OIDs of "Study" and "MetaDataVersion" have been altered, as well as "MetaDataVersion Name" and the "MetaDataVersion Description"





You might now ask yourself how our own "XML4Pharma Define.xml Designer" scores in the "roundtrip test". Well, you can easily find out yourself by requesting a trial version of the software and perform the roundtrip test yourself. This will also allow you to discover how user-friendly this new software is.


Conclusion: the Pinnacle21 "Define-XML Generator" does a pretty good job in generating a (prototype) define.xml starting from an Excel worksheet. The "round trip test" however shows that the user does not have any influence at all on how the OIDs are generated. Worse is that the labels for the "ValueList" variables are missing. Maybe this can be circumvented by adding an extra "Label" column in the worksheet for them, but as there is no user manual, there is no way to find out.

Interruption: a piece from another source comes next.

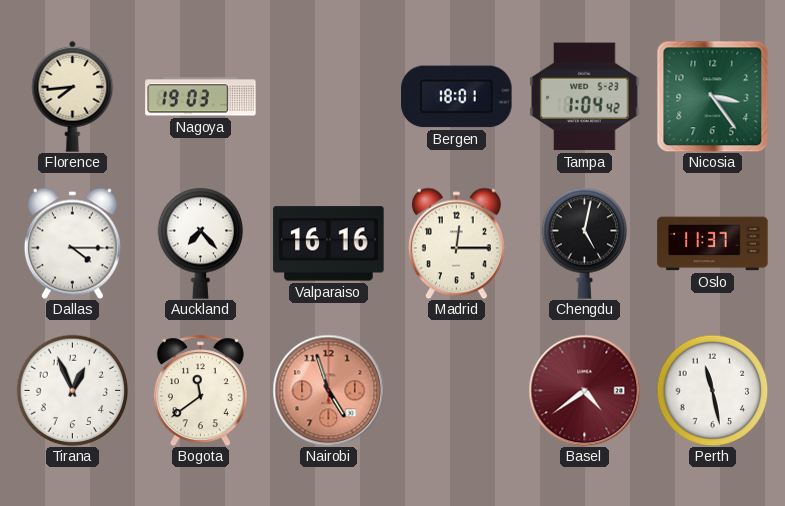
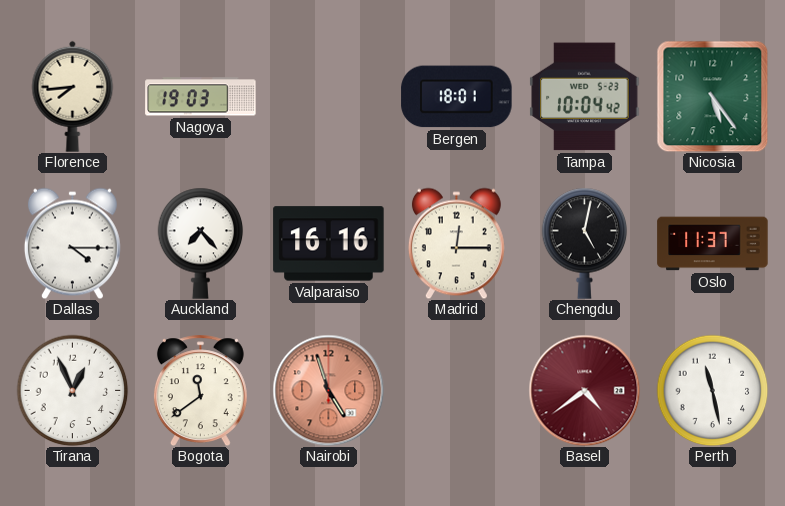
Tampa: 1:04 -> 10:04
Nicosia: 3:24 -> 5:24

This means that the generated define.xml still requires manual editing (best by using an XML-editor - there are some free ones). This triggers the question whether taking an existing define.xml, and use an XML-editor for adapting it for a new study isn't the faster way, with the additional advantage that one is knowing what one is doing".
There are considerable better define.xml generating software tools on the market, with nice GUIs and wizards (including our own "Define.xml Designer"). These are not for free, but their cost is very reasonable, and e.g. only a fraction of what the "Pinnacle21 Enterprise Edition" costs.